We show that a randomly chosen linear map over a finite field gives a good hash function in the $\ell_{\infty}$ sense. More concretely, consider a set $S\subset\mathbb{F}_{q}^{n}$ and a randomly chosen linear ${map}L:\mathbb{F}_{q}^{n}\rightarrow\mathbb{F}_{q}^{t}$ with q ^t taken to be sufficiently smaller than $|S|$. Let U S denote a random variable distributed uniformly on S. Our main theorem shows that, with high probability over the choice of L, the random variable $L(U_{S})$ is close to uniform in the $\ell_{\infty}$ norm. In other words, every element in the range $\mathbb{F}_{q}^{t}$ has about the same number of elements in S mapped to it.

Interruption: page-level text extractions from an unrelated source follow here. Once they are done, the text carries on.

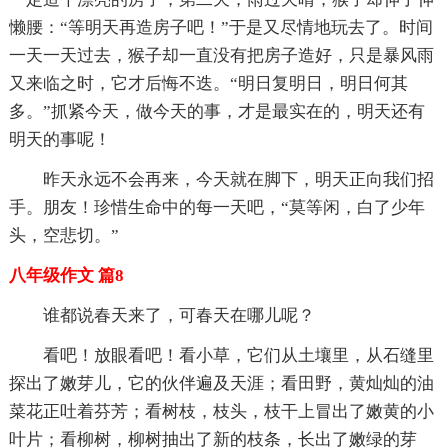
懒腰：“等明天再造房子吧！”于是又尽情地玩去了。时间
一天一天过去，猴子却一直没有把房子造好，只是暴风雨
又来临之时，它才后悔不迭。“明日复明日，明日何其
多。”抓紧今天，做今天的事，才是最实在的，明天还有
明天的事呢！
昨天永远不会再来，今天就在脚下，明天正向我们招
手。朋友！珍惜生命中的每一天吧，“莫等闲，白了少年
头，空悲切。”
八年级作文 篇8
谁都说春天来了，可春天在哪儿呢？
看吧！放眼看吧！看小草，它们从土壤里，从石缝里
探出了嫩芽儿，它的伙伴遍及天涯；看田野，黄灿灿的油
菜花正吐着芬芳；看树枝，枝头，枝干上冒出了嫩黄的小
叶片；看柳树，柳树抽出了新的枝条，长出了嫩绿的芽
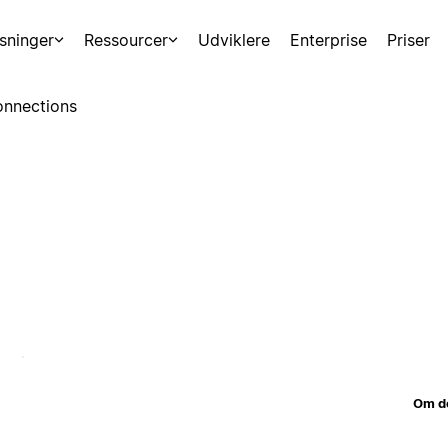
sninger
Ressourcer
Udviklere
Enterprise
Priser
nnections
Om d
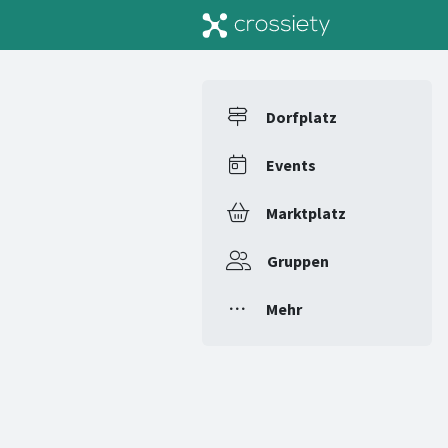
Dorfplatz
Events
Marktplatz
Gruppen
Mehr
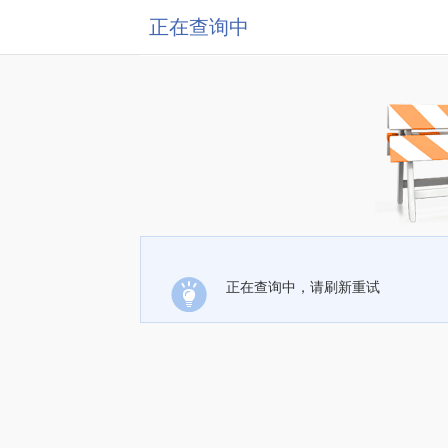
正在查询中
正在查询中，请刷新重试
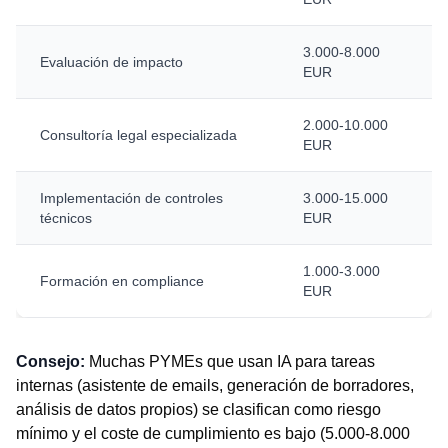
3.000-8.000
Evaluación de impacto
EUR
2.000-10.000
Consultoría legal especializada
EUR
Implementación de controles
3.000-15.000
técnicos
EUR
1.000-3.000
Formación en compliance
EUR
Consejo:
Muchas PYMEs que usan IA para tareas
internas (asistente de emails, generación de borradores,
análisis de datos propios) se clasifican como riesgo
mínimo y el coste de cumplimiento es bajo (5.000-8.000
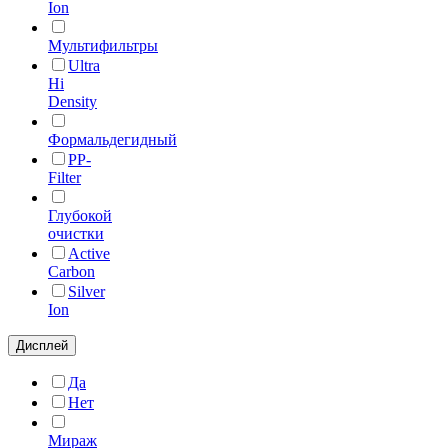
Ion
Мультифильтры
Ultra
Hi
Density
Формальдегидный
PP-
Filter
Глубокой
очистки
Active
Carbon
Silver
Ion
Дисплей
Да
Нет
Мираж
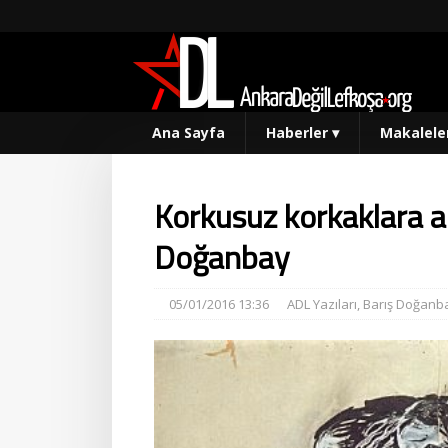
Ana Sayfa
Haberler
▾
Makalele
Korkusuz korkaklara ab
Doğanbay
05/01/2016 13:36
ADL Yazıları
,
Barış Doğanb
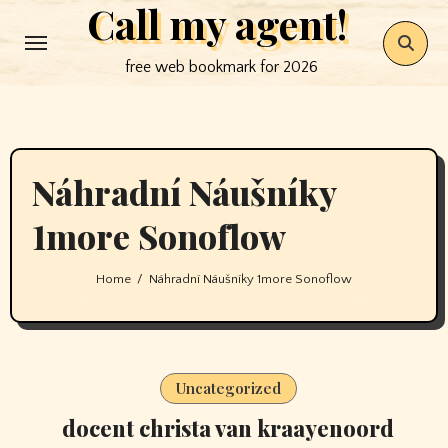
Call my agent!
Skip
to
free web bookmark for 2026
content
Náhradní Náušníky
1more Sonoflow
Home
Náhradní Náušníky 1more Sonoflow
Uncategorized
docent christa van kraayenoord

This complements the widely-used Leftover Hash Lemma (LHL) which proves the analog statement under the statistical, or $\ell_{1}$, distance (for a richer class of functions) as well as prior work on the expected largest ’bucket size’ in linear hash functions [1]. By known bounds from the load balancing literature [2], our results are tight and show that linear functions hash as well as truly random function up to a constant factor in the entropy loss. Our proof leverages a connection between linear hashing and the finite field Kakeya problem and extends some of the tools developed in this area, in particular the polynomial method.